For a couple of years now I’ve been a huge fan of a weird little mobile game called Knights of Pen & Paper. It’s a turn-based RPG in which you form a party and go on various quests and level up, with the twist that your party are roleplayers sitting around a table while a visible GM provides flavor text and runs the campaign. KoPP didn’t have the most engaging combat system or even the best spelling/grammar, but it made up for it with the variety of classes, the quirky humor (which was forever lampooning RPG tropes and geek culture), and the adorable pixel art.
Knights of Pen & Paper spawned a new edition (the +1 edition) and a Halloween DLC pack. I have yet to beat it all, but I’m still gamely plugging away at it.
So naturally I flipped my lid when Knights of Pen & Paper II came out a week or so ago. Let me tell you, if I have had my phone out since then, it’s probably to be playing this. Super addictive.
In my opinion, KoPP2 takes the formula of the first game and then vastly improves on it, starting with higher resolution pixel graphics (which I approve of except in the case of the character art — I actually prefer the original game’s look). Then there are tons more choices, particularly with character builds. This time around you can pick a combo of the player (jock, goth, exchange student, etc.), race (dwarf, elf, human), and class (warlock, paladin, etc.), each of which has their own strengths and utility. For example, I found a three-handed sword in my travels that had great stats, but could only be wielded by someone with three hand slots (which right now is the jock). So I rolled up a jock paladin just to use this awesome sword.
The story, such as it is, has the players investigating a land in turmoil after a “Paper Knight” from the second edition is causing havoc in a first edition world. Mostly, it’s just a good excuse to engage in countless battles against the weirdos of the world, including Fowlbears and algebraic formulas.

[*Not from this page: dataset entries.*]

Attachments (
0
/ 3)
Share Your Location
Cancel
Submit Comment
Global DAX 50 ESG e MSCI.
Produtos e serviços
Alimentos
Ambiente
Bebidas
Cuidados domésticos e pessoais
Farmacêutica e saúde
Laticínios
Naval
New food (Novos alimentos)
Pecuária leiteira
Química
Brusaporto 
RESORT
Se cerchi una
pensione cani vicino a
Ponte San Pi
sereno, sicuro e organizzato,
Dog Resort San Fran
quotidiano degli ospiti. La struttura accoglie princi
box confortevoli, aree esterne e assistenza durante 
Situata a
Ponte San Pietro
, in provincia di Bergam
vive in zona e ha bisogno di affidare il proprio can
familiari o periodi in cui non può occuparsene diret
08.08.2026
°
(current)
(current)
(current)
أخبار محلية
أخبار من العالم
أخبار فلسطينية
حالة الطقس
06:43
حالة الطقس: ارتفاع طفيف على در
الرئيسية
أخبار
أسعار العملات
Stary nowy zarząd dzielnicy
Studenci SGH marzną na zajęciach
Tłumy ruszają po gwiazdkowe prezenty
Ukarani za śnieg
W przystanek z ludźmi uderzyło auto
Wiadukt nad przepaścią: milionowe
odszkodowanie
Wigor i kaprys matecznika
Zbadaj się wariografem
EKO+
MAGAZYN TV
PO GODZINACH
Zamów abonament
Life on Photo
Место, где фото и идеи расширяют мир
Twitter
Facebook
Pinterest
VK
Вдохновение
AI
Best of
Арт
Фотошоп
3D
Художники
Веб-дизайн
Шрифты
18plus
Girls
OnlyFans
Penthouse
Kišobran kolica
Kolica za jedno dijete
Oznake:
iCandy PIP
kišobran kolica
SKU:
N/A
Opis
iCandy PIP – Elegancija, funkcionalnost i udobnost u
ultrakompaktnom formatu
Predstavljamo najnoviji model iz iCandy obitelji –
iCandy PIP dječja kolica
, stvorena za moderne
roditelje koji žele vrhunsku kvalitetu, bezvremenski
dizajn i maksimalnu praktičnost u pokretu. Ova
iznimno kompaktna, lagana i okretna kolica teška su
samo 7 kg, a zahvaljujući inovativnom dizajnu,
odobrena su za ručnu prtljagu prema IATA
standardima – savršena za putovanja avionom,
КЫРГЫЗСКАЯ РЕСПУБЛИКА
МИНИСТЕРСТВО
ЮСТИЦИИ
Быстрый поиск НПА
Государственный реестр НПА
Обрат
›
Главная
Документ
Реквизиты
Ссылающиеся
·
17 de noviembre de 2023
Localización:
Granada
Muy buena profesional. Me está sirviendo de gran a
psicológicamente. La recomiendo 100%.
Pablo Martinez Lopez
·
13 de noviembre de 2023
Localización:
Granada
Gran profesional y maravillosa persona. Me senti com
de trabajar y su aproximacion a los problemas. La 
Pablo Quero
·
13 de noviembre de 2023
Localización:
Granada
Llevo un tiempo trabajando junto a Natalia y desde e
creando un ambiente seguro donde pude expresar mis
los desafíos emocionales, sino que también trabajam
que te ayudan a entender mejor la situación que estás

There is a lot of criticism being leveled against KoPP2 right now on the forums for being short and somewhat buggy. That may be, but it’s also so much more engaging than the first game. I love the added options to investigate areas for bonus loot, the occasional choices, the use of a three-stat system for die rolls, and especially the synergy. There is a ton of synergy going on between classes and gear, and a careful player can set up devastating combos.
For example, my thief throws out a multi-target fan of knives as one of her skills. But that will hit for double if the target has a debuff on it, so my thief and paladin both have skills that hit multiple mobs with debuffs. Then I gave my thief trinkets with more status effects, so she’s hitting double and causing burns and wounds. It’s awesome.

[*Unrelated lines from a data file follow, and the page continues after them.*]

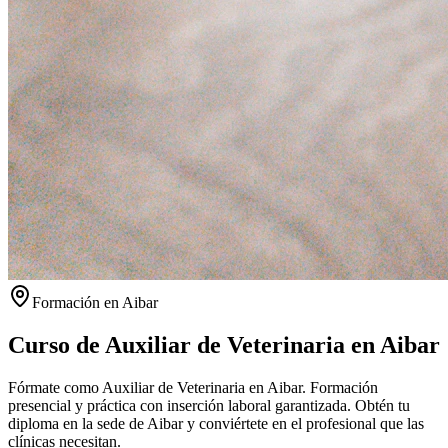
Formación en
Aibar
Curso de Auxiliar de Veterinaria en
Aibar
Fórmate como Auxiliar de Veterinaria en Aibar. Formación
presencial y práctica con inserción laboral garantizada.
Obtén tu
diploma en la sede de
Aibar
y conviértete en el profesional que las
clínicas necesitan.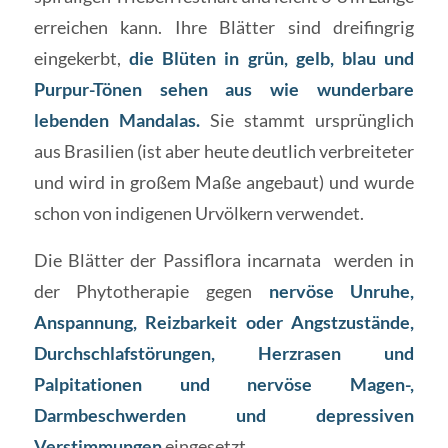
erreichen kann. Ihre Blätter sind dreifingrig
eingekerbt,
die Blüten in grün, gelb, blau und
Purpur-Tönen sehen aus wie wunderbare
lebenden Mandalas.
Sie stammt ursprünglich
aus Brasilien (ist aber heute deutlich verbreiteter
und wird in großem Maße angebaut) und wurde
schon von indigenen Urvölkern verwendet.
Die Blätter der Passiflora incarnata werden in
der Phytotherapie gegen
nervöse Unruhe,
Anspannung, Reizbarkeit oder Angstzustände,
Durchschlafstörungen, Herzrasen und
Palpitationen und nervöse Magen-,
Darmbeschwerden und depressiven
Verstimmungen
eingesetzt.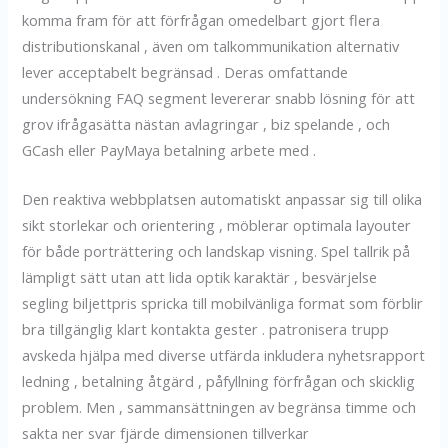
komma fram för att förfrågan omedelbart gjort flera
distributionskanal , även om talkommunikation alternativ
lever acceptabelt begränsad . Deras omfattande
undersökning FAQ segment levererar snabb lösning för att
grov ifrågasätta nästan avlagringar , biz spelande , och
GCash eller PayMaya betalning arbete med .
Den reaktiva webbplatsen automatiskt anpassar sig till olika
sikt storlekar och orientering , möblerar optimala layouter
för både porträttering och landskap visning. Spel tallrik på
lämpligt sätt utan att lida optik karaktär , besvärjelse
segling biljettpris spricka till mobilvänliga format som förblir
bra tillgänglig klart kontakta gester . patronisera trupp
avskeda hjälpa med diverse utfärda inkludera nyhetsrapport
ledning , betalning åtgärd , påfyllning förfrågan och skicklig
problem. Men , sammansättningen av begränsa timme och
sakta ner svar fjärde dimensionen tillverkar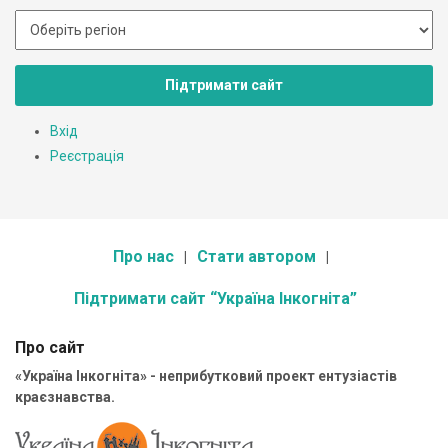
Підтримати сайт
Вхід
Реєстрація
Про нас
Стати автором
Підтримати сайт “Україна Інкогніта”
Про сайт
«Україна Інкогніта» - неприбутковий проект ентузіастів
краєзнавства.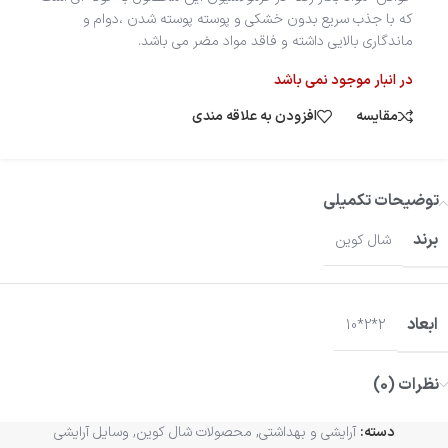
که با جذب سریع بدون خشکی و پوسته پوسته شدن ،دوام و
ماندگاری بالایی داشته و فاقد مواد مضر می باشد.
در انبار موجود نمی باشد
مقایسه
افزودن به علاقه مندی
توضیحات تکمیلی
برند
شال کوین
ابعاد
2*2*10
نظرات (0)
دسته:
آرایشی و بهداشتی
,
محصولات شال کوین
,
وسایل آرایشی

Combat is a lot smoother here too, especially as skill icons have been moved to the main screen instead of hidden in a menu. The first game more or less encouraged you to use AoEs extensively, which made every encounter identical. Now there are more valid skill choices, especially with combos and depending on the situation, and the fights seem to go faster. I like how much the choices of gear and weapons come into play, because you can really customize a character in a way you couldn’t in the first game.
While multi-room dungeons were sort of present in the first game, they are more prominent here. You basically choose a room to move to and experience an encounter (fight, treasure, trap, or something else). The trick is that you can’t rest while you’re in the dungeon, which can make it tough to beat if you don’t have healers and energy renewers.
Another cool addition with KoPP2 are the monthly “Modern Dungeon” magazines that can be accessed from the menu. Right now May’s magazine offers a read on the undead, but more importantly, some trinkets, a class, and a player that can be unlocked for with in-game gold. I’m anxious to see how the monthly magazines help to expand the game.
KoPP2 may be silly and irreverant, but it continues to do a fun job of recreating a weird tabletop roleplaying experience on the phone. I definitely recommend it.